The train is packed on your way home after fighting Wanderers all day but Xavier doesn't notice until he sits down and realizes the person sitting next to him isn't his partner.
But before he can give up his seat for you, you're sitting across his lap and resting your head on his shoulder. He watches you settle, amused and flustered by your boldness to do something like this in public.
"I don't think this is allowed for safety." He says gently, not wanting to wake you. "But if you're that tired..."
Xavier holds you close, making sure you don't fall off his lap from the movement of the train, and peacefully dozes with you until you're home.
Rafayel
“You’re supposed to be my bodyguard — why aren’t I sitting on your lap?”

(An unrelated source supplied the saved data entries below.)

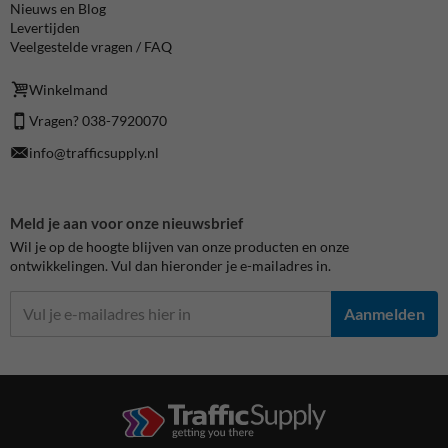
Nieuws en Blog
Levertijden
Veelgestelde vragen / FAQ
Winkelmand
Vragen? 038-7920070
info@trafficsupply.nl
Meld je aan voor onze nieuwsbrief
Wil je op de hoogte blijven van onze producten en onze
ontwikkelingen. Vul dan hieronder je e-mailadres in.
Aanmelden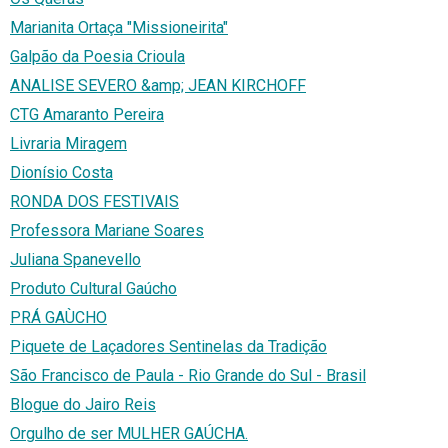
Marianita Ortaça "Missioneirita"
Galpão da Poesia Crioula
ANALISE SEVERO &amp; JEAN KIRCHOFF
CTG Amaranto Pereira
Livraria Miragem
Dionísio Costa
RONDA DOS FESTIVAIS
Professora Mariane Soares
Juliana Spanevello
Produto Cultural Gaúcho
PRÁ GAÙCHO
Piquete de Laçadores Sentinelas da Tradição
São Francisco de Paula - Rio Grande do Sul - Brasil
Blogue do Jairo Reis
Orgulho de ser MULHER GAÚCHA.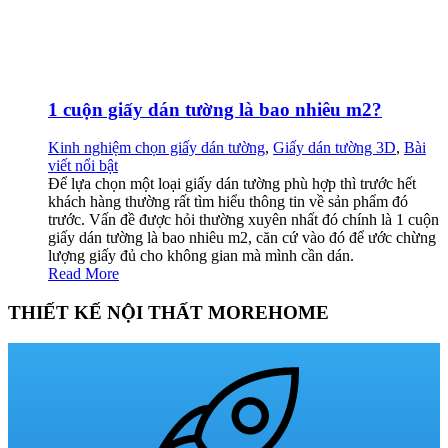
1 cuộn giấy dán tường là bao nhiêu m2?
Kinh nghiệm chọn giấy dán tường
,
Giấy dán tường 3D
,
Bài
viết nổi bật
Để lựa chọn một loại giấy dán tường phù hợp thì trước hết
khách hàng thường rất tìm hiểu thông tin về sản phẩm đó
trước. Vấn đề được hỏi thường xuyên nhất đó chính là 1 cuộn
giấy dán tường là bao nhiêu m2, căn cứ vào đó để ước chừng
lượng giấy đủ cho không gian mà mình cần dán.
Read More
THIẾT KẾ NỘI THẤT MOREHOME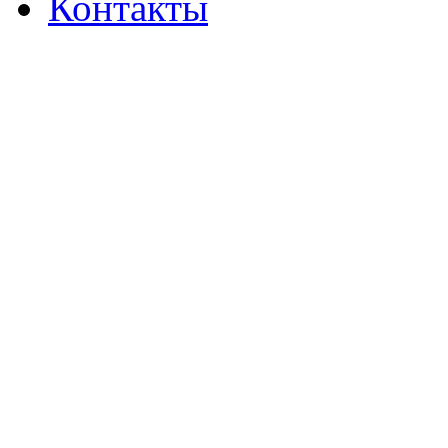
Контакты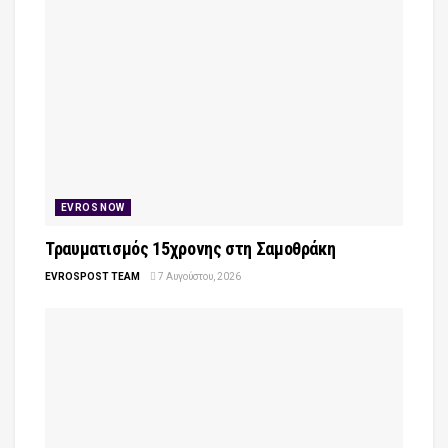
EVROS NOW
Τραυματισμός 15χρονης στη Σαμοθράκη
EVROSPOST TEAM
7 Αυγούστου, 2026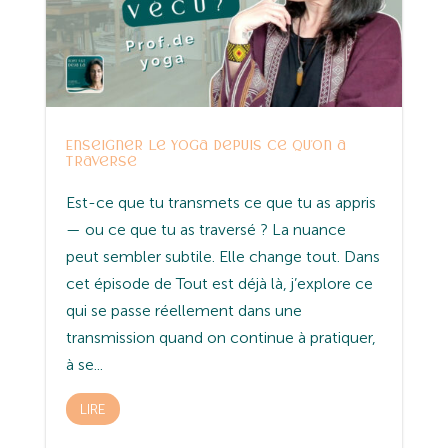
Enseigner le yoga depuis ce qu’on a
traversé
Est-ce que tu transmets ce que tu as appris
— ou ce que tu as traversé ? La nuance
peut sembler subtile. Elle change tout. Dans
cet épisode de Tout est déjà là, j’explore ce
qui se passe réellement dans une
transmission quand on continue à pratiquer,
à se...
LIRE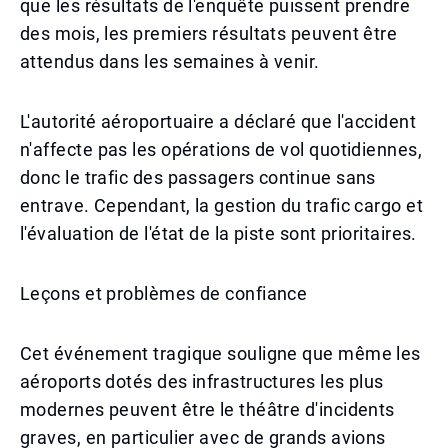
que les résultats de l'enquête puissent prendre
des mois, les premiers résultats peuvent être
attendus dans les semaines à venir.
L'autorité aéroportuaire a déclaré que l'accident
n'affecte pas les opérations de vol quotidiennes,
donc le trafic des passagers continue sans
entrave. Cependant, la gestion du trafic cargo et
l'évaluation de l'état de la piste sont prioritaires.
Leçons et problèmes de confiance
Cet événement tragique souligne que même les
aéroports dotés des infrastructures les plus
modernes peuvent être le théâtre d'incidents
graves, en particulier avec de grands avions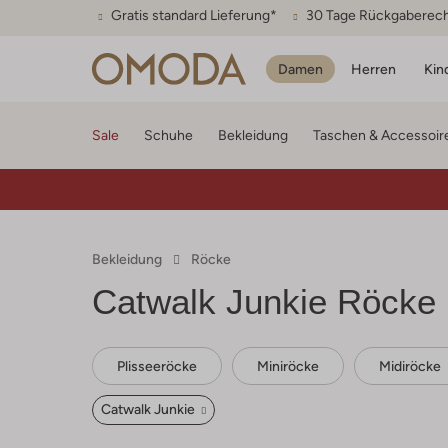
Gratis standard Lieferung*
30 Tage Rückgaberec
Damen
Herren
Kin
Sale
Schuhe
Bekleidung
Taschen & Accessoir
Bekleidung
Röcke
Catwalk Junkie
Röcke
Plisseeröcke
Miniröcke
Midiröcke
Catwalk Junkie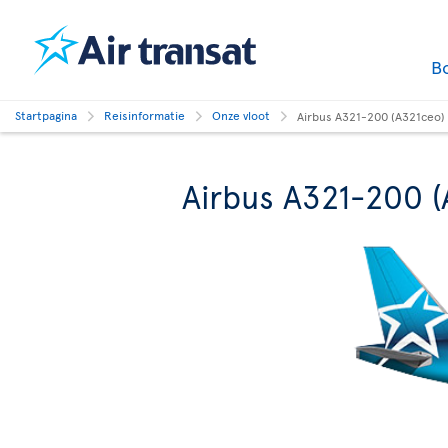
B
Startpagina
Reisinformatie
Onze vloot
Airbus A321-200 (A321ceo)
Airbus A321-200 (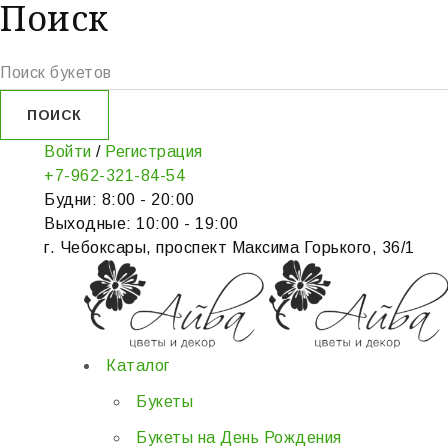
Поиск
Войти
/
Регистрация
+7-962-321-84-54
Будни: 8:00 - 20:00
Выходные: 10:00 - 19:00
г. Чебоксары, проспект Максима Горького, 36/1
Каталог
Букеты
Букеты на День Рождения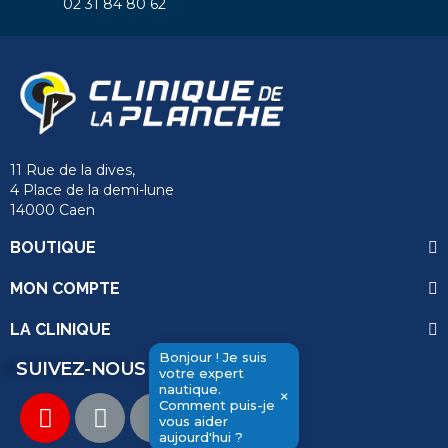
02 31 84 80 62
11 Rue de la dives,
4 Place de la demi-lune
14000 Caen
BOUTIQUE
MON COMPTE
LA CLINIQUE
Bonjour ! Je suis
SUIVEZ-NOUS
votre expert
nautique.
×
Comment puis-je
vous aider
send
aujourd'hui ?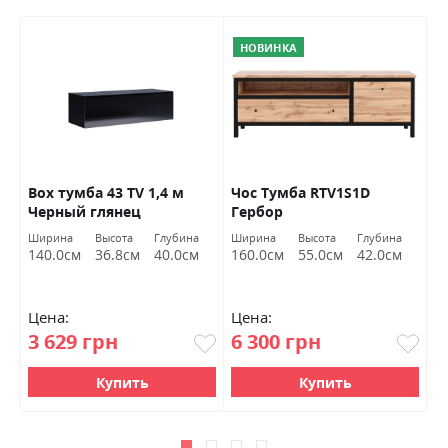
НОВИНКА
Box тумба 43 TV 1,4 м
Чос Тумба RTV1S1D
С
Черный глянец
Гербор
1
Миромарк
т
Ширина
Высота
Глубина
Ширина
Высота
Глубина
Ш
Х
140.0см
36.8см
40.0см
160.0см
55.0см
42.0см
1
Цена:
Цена:
Ц
3 629 грн
6 300 грн
4
Купить
Купить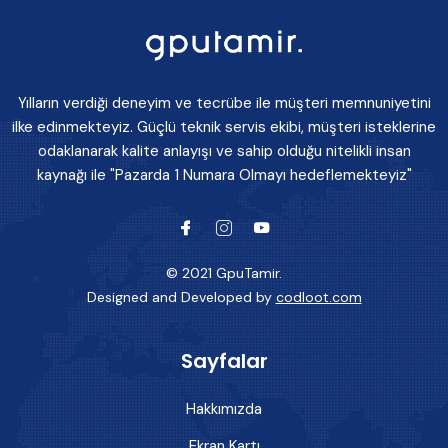
Yılların verdiği deneyim ve tecrübe ile müşteri memnuniyetini
ilke edinmekteyiz. Güçlü teknik servis ekibi, müşteri isteklerine
odaklanarak kalite anlayışı ve sahip olduğu nitelikli insan
kaynağı ile "Pazarda 1 Numara Olmayı hedeflemekteyiz"
© 2021 GpuTamir.
Designed and Developed by
codloot.com
Sayfalar
Hakkımızda
Ekran Kartı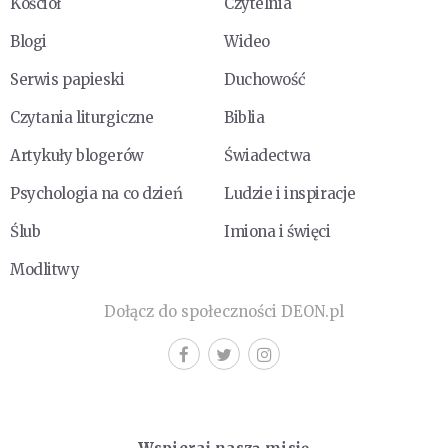
Kościół
Czytelnia
Blogi
Wideo
Serwis papieski
Duchowość
Czytania liturgiczne
Biblia
Artykuły blogerów
Świadectwa
Psychologia na co dzień
Ludzie i inspiracje
Ślub
Imiona i święci
Modlitwy
Dołącz do społeczności DEON.pl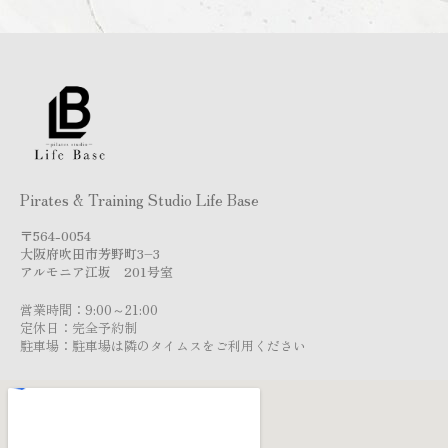
Pirates & Training Studio Life Base
〒564-0054
大阪府吹田市芳野町3–3
アルモニア江坂 201号室
営業時間：9:00～21:00
定休日：完全予約制
駐車場：駐車場は隣のタイムスをご利用ください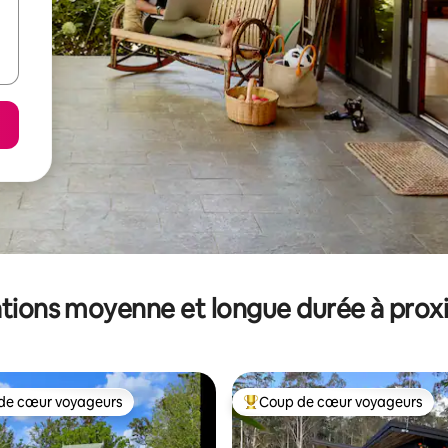
tions moyenne et longue durée à prox
de cœur voyageurs
Coup de cœur voyageurs
 cœur voyageurs les plus appréciés
Coups de cœur voyageurs les p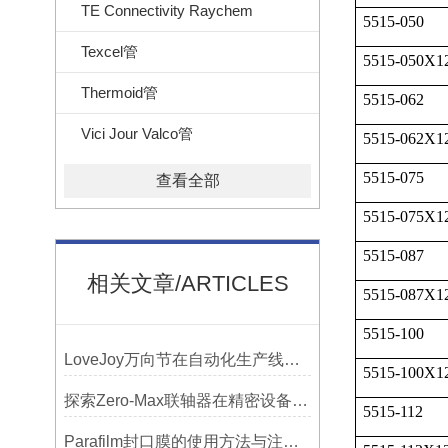
TE Connectivity Raychem
5515-050
Texcel管
5515-050X1
Thermoid管
5515-062
Vici Jour Valco管
5515-062X1
5515-075
查看全部
5515-075X1
5515-087
相关文章/ARTICLES
5515-087X1
5515-100
LoveJoy万向节在自动化生产线中的核心作用
5515-100X1
探索Zero-Max联轴器在精密设备中的优势
5515-112
Parafilm封口膜的使用方法与注意事项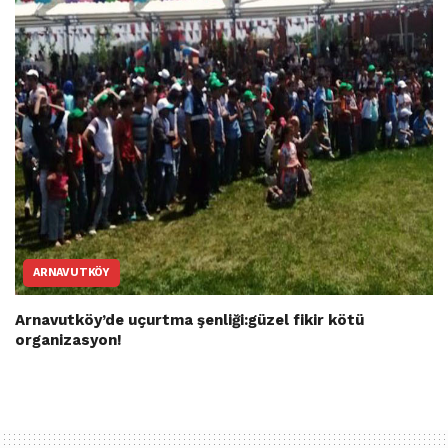
ARNAVUTKÖY
Arnavutköy’de uçurtma şenliği:güzel fikir kötü
organizasyon!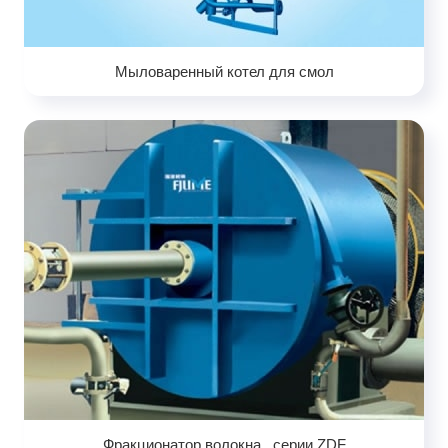
Мыловаренный котел для смол
Фракционатор волокна , серии ZDF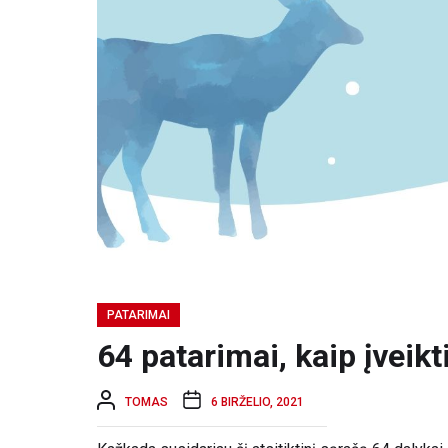
PATARIMAI
64 patarimai, kaip įveikt
TOMAS
6 BIRŽELIO, 2021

Rafayel pouts mostly for show and so he doesn’t come across as too eager. He’s barely holding back from squeezing you in a tight hug, he didn’t expect you to be so soft.
But he also didn’t expect what he said would make you self conscious. Rafayel quickly pulls you back down when you try to get off of him, wrapping his arms around your middle, making sure you stay put.
“Relax, cutie. I was just joking. You can stay for as long as you want.”
But he will expect you to return the favor whenever he wants in the future. Especially if it’s at an event and he wants to rub your relationship in other peoples’ faces.
Zayne
His reaction depends on where you are and what the situation is.
If you sit on his lap while waiting to be seated at a restaurant, he’ll be unimpressed by the PDA but allow it so you’re both not sore from standing.
In the privacy of his or your apartment, you’re welcome to do whatever you like.
Every time you come near him in the early evening while he’s reading a book, he secretly hopes you’ll curl up on his lap. Your warmth is just the balm he needs after his shift at the hospital.
Zayne always worries about his evol in the back of his mind. What if his body temperature is too low and being so close is unpleasant for you? The only thing that’ll stop him from fretting and relax is if you play with his hair.
Sylus
Your ass hasn’t touched an actual chair in this man’s presence since you made your relationship official.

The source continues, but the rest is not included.